Future, of Southwest Philadelphia, had a very tense interaction with police and felt, as he said, “hyped up” during a job interview. His heart rate rose from 60 to 106 beats per minute as police approached, then rose to 130 beats per minute inside 10 minutes. It remained elevated for half-hour.
On the strategy to our interview, Future told me, he stopped to spend the last of his money on a breakfast sandwich and a coffee. Shortly afterwards, a police officer knocked the sandwich out of his hand, pushed him against a wall and handcuffed him. “They thought I had drugs, weed and pills on me, and then I thought, 'I have nothing,'” he said. They asked him for his ID, to which he replied, “Why did you put me in handcuffs?” Then they threatened to take him to the station.
“Listen, I’m obedient,” Future told officers, explaining that he was on probation. After police “threw” him into the back seat of the automobile, a neighbor began filming the incident and asked police what that they had done. Future said the younger officer reached for his gun while his partner “tried to get me to f*** my hood.”
The purpose of the police encounter was apparently to realize details about what was happening within the neighborhood. The young men I spoke to said they often had similar experiences.
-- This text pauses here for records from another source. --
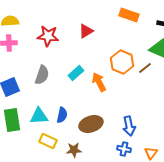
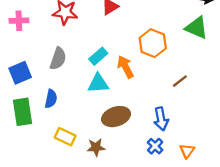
brown line: (145, 68) -> (180, 81), moved
blue semicircle: (62, 115) -> (51, 99), moved
cyan triangle: (39, 116) -> (98, 83), moved
blue cross: (124, 149) -> (155, 146), turned 32

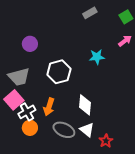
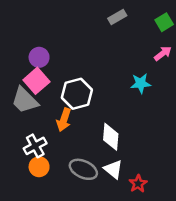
cyan star: (97, 57) -> (141, 83), moved
gray trapezoid: (19, 77) -> (25, 100), turned 60
pink square: (14, 100) -> (36, 81), moved
orange arrow: (49, 107) -> (64, 120), moved

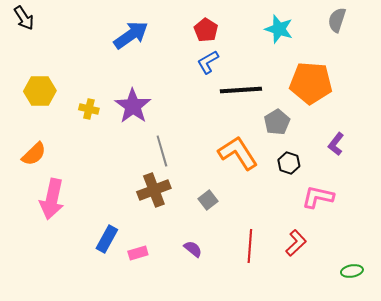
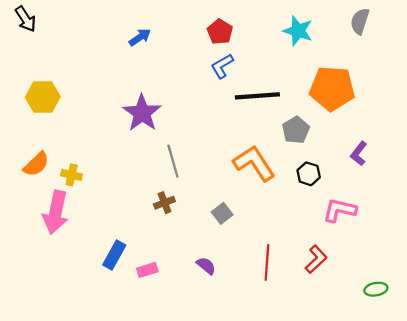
blue arrow: (131, 35) -> (140, 37), size x0.6
yellow cross: (89, 109) -> (72, 175), moved
brown cross: (154, 190) -> (164, 203), size x0.6

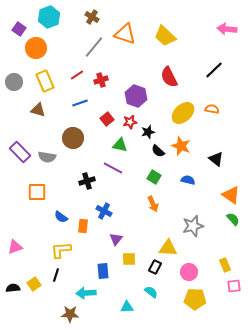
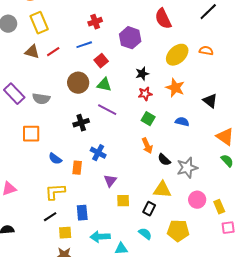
red line: (77, 75) -> (53, 52), moved
blue line: (80, 103) -> (84, 45), moved
red star: (130, 122) -> (145, 94), moved
brown circle: (73, 138) -> (78, 83), moved
green triangle: (120, 145) -> (104, 85), moved
black semicircle: (158, 151) -> (164, 160), moved
blue rectangle: (103, 271) -> (82, 213), moved
pink circle: (189, 272) -> (197, 200), moved
black line: (56, 275) -> (50, 217), turned 40
yellow square: (34, 284) -> (65, 233), moved, turned 32
cyan arrow: (86, 293) -> (100, 237), moved
yellow pentagon: (195, 299) -> (178, 231), moved

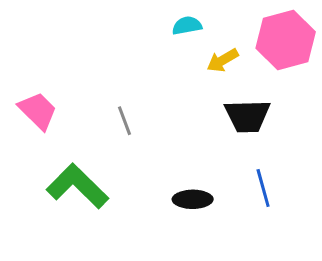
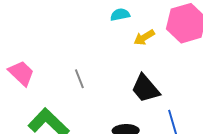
black trapezoid: (247, 116) -> (145, 88), moved, turned 52

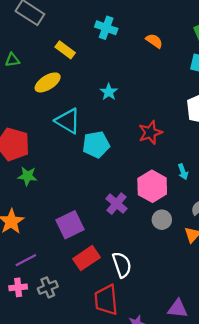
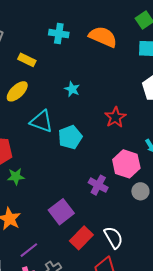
orange semicircle: (154, 41) -> (103, 37), size x1.8

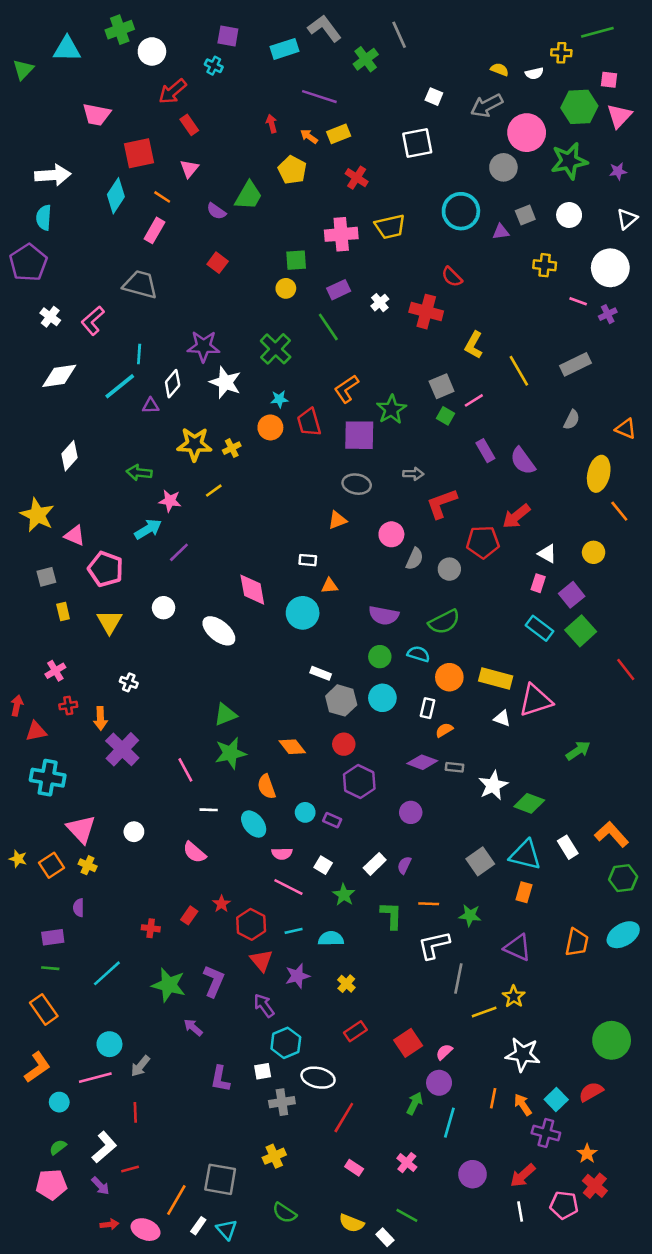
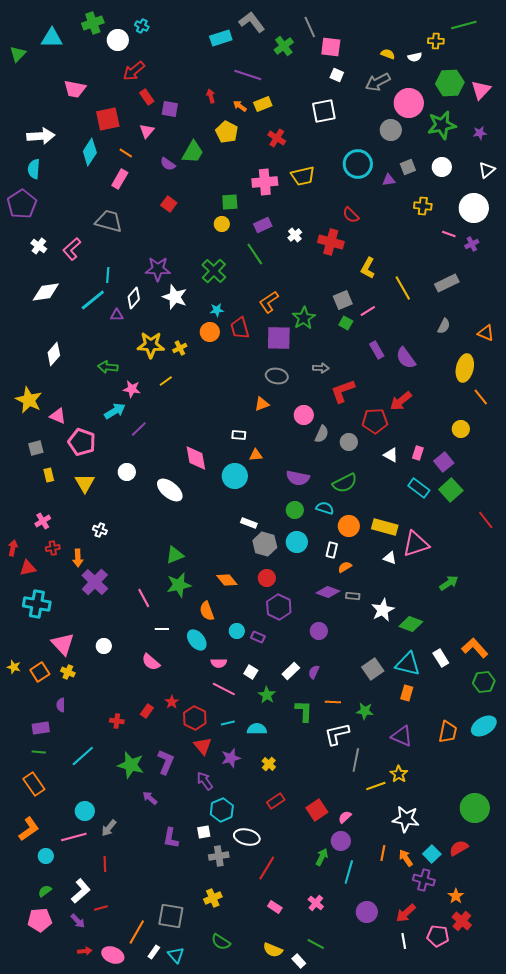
purple square: (228, 36) -> (170, 109), moved
cyan cross: (214, 66) -> (142, 26), moved
pink square: (609, 80) -> (331, 47), moved, size x1.5
white triangle: (547, 554) -> (391, 455), moved

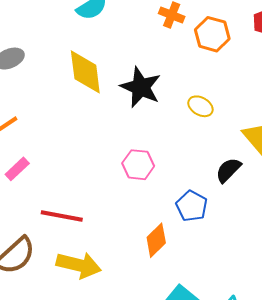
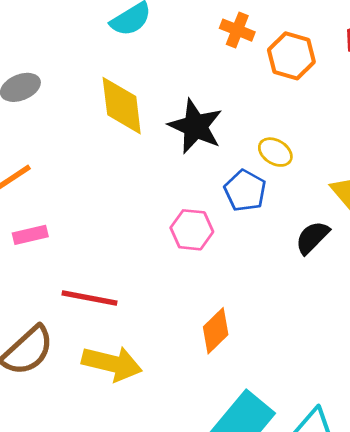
pink rectangle: (17, 169) -> (30, 235), turned 30
blue pentagon: (192, 206) -> (245, 191), moved

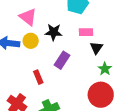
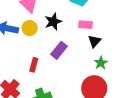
black star: (54, 32) -> (53, 22), turned -30
red rectangle: (38, 77) -> (34, 65), turned 32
“It’s a deeply emotional ride”
Whether through experiencing police brutality, the kid welfare system, homelessness, or past trauma, each of the young people I worked with struggled with the impact of interpersonal, structurally And symbolic violence in other ways. Sometimes this manifested itself of their mental health and manifested itself in eating disorders, severe anxiety or bouts of depression.
Conner, a young black man living in Belmont, suffered from severe anxiety that prevented him from leaving his home at times. His pulse quickened on public transportation, sometimes reaching 150 beats per minute, because he feared that neighborhood disputes would spill over onto the bus. He went to the gym late at night to avoid fights and talked in regards to the friends he had lost to gun violence. On his feelings about these losses, he said, “It's a deep emotional journey, but I mean, most of us, people of color, are used to something like this happening.”
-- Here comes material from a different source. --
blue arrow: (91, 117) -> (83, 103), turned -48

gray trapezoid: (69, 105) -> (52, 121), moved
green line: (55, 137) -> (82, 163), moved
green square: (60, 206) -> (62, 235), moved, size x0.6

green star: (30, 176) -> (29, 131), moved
For others, their physical health also suffered. For example, a young woman had experienced severe violence in her home during her childhood and was involved in child welfare as each a toddler and a mother. She struggled with hypertension, severe headaches, obesity and anxiety. She complained that accessing medical care was currently out of reach for her, particularly when it got here to her mental health. Every time she contacted a therapist, she said, either the middle would close or the therapist would depart.
The research is obvious that Childhood trauma results in higher rates of early morbidity and health problems akin to heart problems. However, it was striking to see that these symptoms started to appear in people as young as their teens.
Holistic interventions
Society typically attempts to scale back violence by correcting individual behaviors—for instance, by utilizing metal detectors to curb using weapons or by creating mentoring programs for people perceived to be vulnerable to violence.
I imagine a more holistic approach would go further. Libraries, parks and community centers Promote education, physical activity and social cohesion for kids in high poverty neighborhoods. Connecting people to jobs that provide a living wage helps maintain a good quality of life increase their self-esteem. Investing in high-quality mental health services in neighborhoods that lack such services could make this possible for young people what skilled support you wish to process their surroundings and what is going on around them.
In short, recognizing that violence takes many forms and requires multiple levels of intervention could make a giant difference.